T'ien

March 17, 2015 · updated February 15, 2022

The idea of Heaven (T'ien) plays a prominent role in indigenous Chinese religion. The term can refer to a god, an impersonal power, or both. The concept is not well-defined, and religious scholars have had a difficult time deciding whether T'ien was believed to be a force like fate or a personal deity. It is also unclear whether the ancient Chinese believed T'ien responded to human supplication or simply worked in accordance with the principles of T'ien.

T'ien is closely associated with Shang-ti (Supreme Ruler), and the terms are sometimes used interchangeably. It appears that T'ien originally referred to the sky and Shang-ti to the deity who lived there, but T'ien came to be considered a divine power as well. Shang-ti was the supreme god of the Shang dynasty (16 th-11 th cent. BCE), and scholars think Shang-ti was assimilated into T'ien under the succeeding Chou dynasty (1111–255 BC). In the early Chou, T'ien was an anthropomorphic deity, but later descriptions are more impersonal and more like nature or fate. However they were understood, Shang-ti and T'ien were believed to have power over fertility of both people and crops.
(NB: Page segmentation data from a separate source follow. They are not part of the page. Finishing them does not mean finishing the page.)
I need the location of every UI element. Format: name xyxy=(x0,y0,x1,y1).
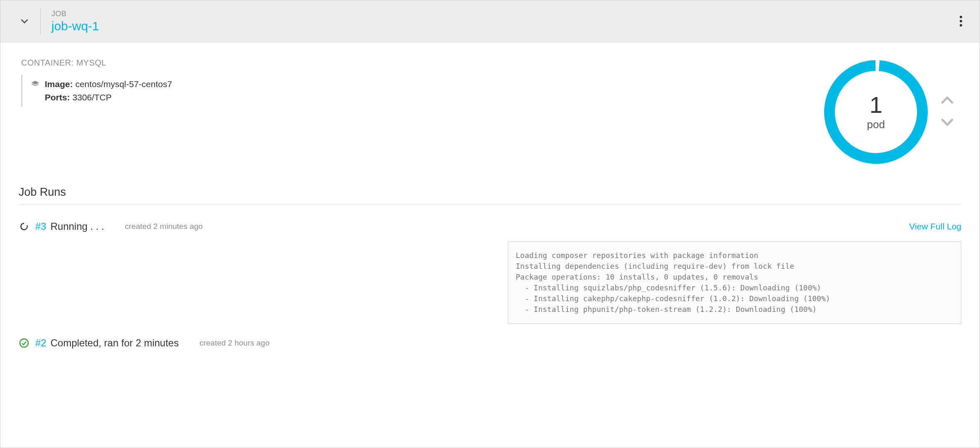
pod-label: pod xyxy=(867,118,885,131)
running-spinner-icon xyxy=(19,221,29,232)
image-value: centos/mysql-57-centos7 xyxy=(75,79,172,89)
run-id-link[interactable]: #2 xyxy=(35,337,46,349)
container-title-name: MYSQL xyxy=(76,58,107,67)
job-run-row: #3 Running . . . created 2 minutes ago V… xyxy=(19,221,961,324)
resource-kind: JOB xyxy=(51,10,99,18)
pod-donut-chart: 1 pod xyxy=(822,58,930,166)
completed-check-icon xyxy=(19,338,29,348)
container-info: CONTAINER: MYSQL Image: centos/mysql-57-… xyxy=(19,58,172,166)
image-layers-icon xyxy=(31,80,40,89)
scale-down-button[interactable] xyxy=(937,112,957,134)
ports-value: 3306/TCP xyxy=(73,93,112,102)
run-id-link[interactable]: #3 xyxy=(35,221,46,232)
scale-up-button[interactable] xyxy=(937,90,957,112)
svg-point-1 xyxy=(20,339,28,347)
view-full-log-link[interactable]: View Full Log xyxy=(909,222,961,231)
run-status: Completed, ran for 2 minutes xyxy=(51,337,179,349)
actions-kebab-menu[interactable] xyxy=(951,8,971,34)
run-status: Running . . . xyxy=(51,221,104,232)
job-run-row: #2 Completed, ran for 2 minutes created … xyxy=(19,337,961,349)
container-title-prefix: CONTAINER: xyxy=(21,58,74,67)
ports-key: Ports: xyxy=(45,93,70,102)
pod-count: 1 xyxy=(869,93,882,117)
image-key: Image: xyxy=(45,79,73,89)
run-log-output: Loading composer repositories with packa… xyxy=(508,241,961,324)
run-created: created 2 hours ago xyxy=(199,338,269,348)
run-created: created 2 minutes ago xyxy=(125,222,203,231)
header-divider xyxy=(40,8,41,34)
expand-toggle[interactable] xyxy=(13,15,36,27)
job-runs-heading: Job Runs xyxy=(19,186,961,205)
resource-name-link[interactable]: job-wq-1 xyxy=(51,19,99,33)
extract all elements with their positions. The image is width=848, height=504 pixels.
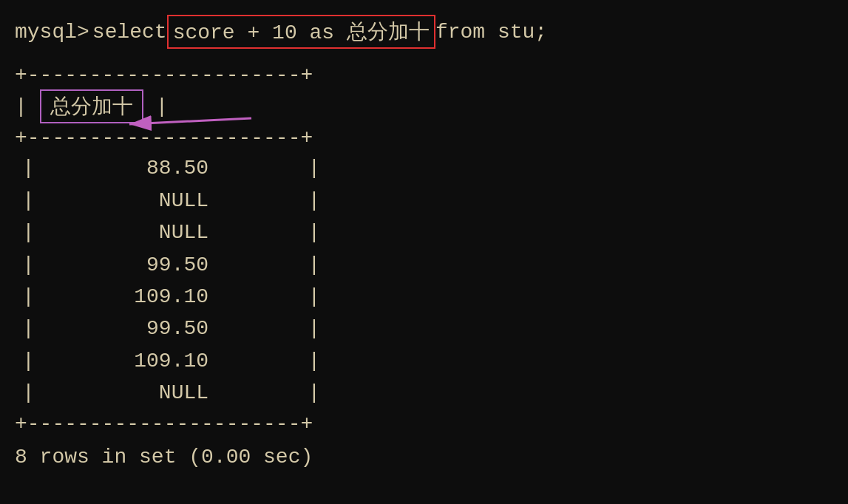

Perhaps the most important consequence of the Chinese idea of heaven is the concept of the Mandate of Heaven (t'ien-ming). According to this concept, rulers governed by divine permission and based on the ruler's virtue, not by right. Importantly, this permission was regarded as revocable if the ruler was not virtuous enough. Social and political unrest were traditionally taken as signs that the Mandate of Heaven had been revoked, and it was then permissible to overthrow those in power and replace them with the succeeding dynasty.